I am particularly proud of this procedure given the number of SQL Server topics I learned about while creating it. First and foremost is the built-in feature for identifying index fragmentation levels that adhere to Microsoft’s standards. Using MSDN, I found that if the index incurs less than 5% fragmentation no action should be taken. However, if index fragmentation levels range between 5% and 30%, the index should be reorganized/defragmented. For anything over 30% fragmentation, the index should be rebuilt or possibly reviewed for inaccuracy (bad fill factor, poorly included columns, etc.). Originally when I wrote this procedure it was against a SQL Server 2005 instance. Since then, Microsoft has not changed this recommendation. What’s more is that I allowed the user to specify whether or not to use the defaults. If a user decided not to, then the procedure would accept a ‘maxFrag’ value and then do its comparisons accordingly.
CREATE PROCEDURE dbo.sp_IndexCleanup ( @useDefault char(1) = 'N' ,@maxFrag int = NULL )

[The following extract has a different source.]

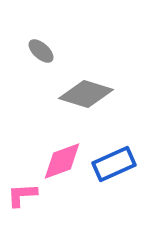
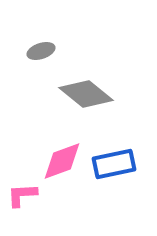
gray ellipse: rotated 60 degrees counterclockwise
gray diamond: rotated 22 degrees clockwise
blue rectangle: rotated 12 degrees clockwise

Another nifty topic I was reading about at the time I was creating this procedure was the new SQL Server 2005 Dynamic Management Views (DMV) feature. These simple yet powerful views gave us admins a clear glimpse into the inner workings of SQL Server in real-time. As someone who was also reading Kalen Delaney’s (Blog | Twitter) book on SQL Server Internals, these views provided an excellent real-world approach to what I was trying to learn and accomplish on my own.
SELECT ''?'' AS DatabaseName ,f.name AS SchemaName ,t.name AS TableName ,i.name AS IndexName ,s.Index_ID ,s.Index_Type_Desc ,s.Index_Depth ,s.Index_Level ,CAST(s.Avg_Fragmentation_In_Percent AS float(2)) AS Avg_Fragmentation_In_Percent ,s.Fragment_Count ,s.Avg_Fragment_Size_In_Pages ,s.Page_Count FROM [?].sys.dm_db_index_physical_stats(NULL, NULL, NULL, NULL, NULL) AS s INNER JOIN [?].sys.indexes AS i ON (i.object_id = s.object_id) AND (i.index_id = s.index_id) INNER JOIN [?].sys.tables AS t ON (t.object_id = s.object_id) INNER JOIN [?].sys.schemas AS f ON (t.schema_id = f.schema_id) WHERE s.index_id != 0 AND s.database_id > 4;
In the procedure, I ended up using the DMV dm_db_index_physical_stats to base my comparisons on either the default fragmentation values or the values supplied by the user. The ease of using the DMV coupled with the clear results returned cut down the number of queries and amount of T-SQL code I needed to make accurate comparisons. Plus the fact that the DMV was up-to-date at the time of running the procedure made it especially accurate. Needless to say DMV’s have definitely improved the quality of a DBAs professional life (at least this one anyways)!
Another notable function used in this procedure was the newly introduced ROW_NUMBER() for SQL Server 2005 (which is still in use today). Having “grown up” on SQL Server 2000 where identity columns were the norm, the addition of ROW_NUMBER() was a welcome sight! Although I used it for a menial operation in the procedure, it did give me insight into how and when to use it. It is for this reason that I have continued to use it to this day, albeit for different reasons.
SELECT ROW_NUMBER() OVER (ORDER BY b.Avg_Fragmentation_In_Percent) ,b.* FROM #_indexinfo AS b;
Independent ventures into unexplored SQL terrain are typical activities that I try to accomplish a few times a week. Not only does it keep me fresh with SQL Server as a product, but I believe it also makes me a stronger DBA while keeping my thirst for database knowledge in check. On more than one occasion I have used what I learned from one of these ventures to create some really creative solutions. Journeying down the path less traveled is always a pleasant change.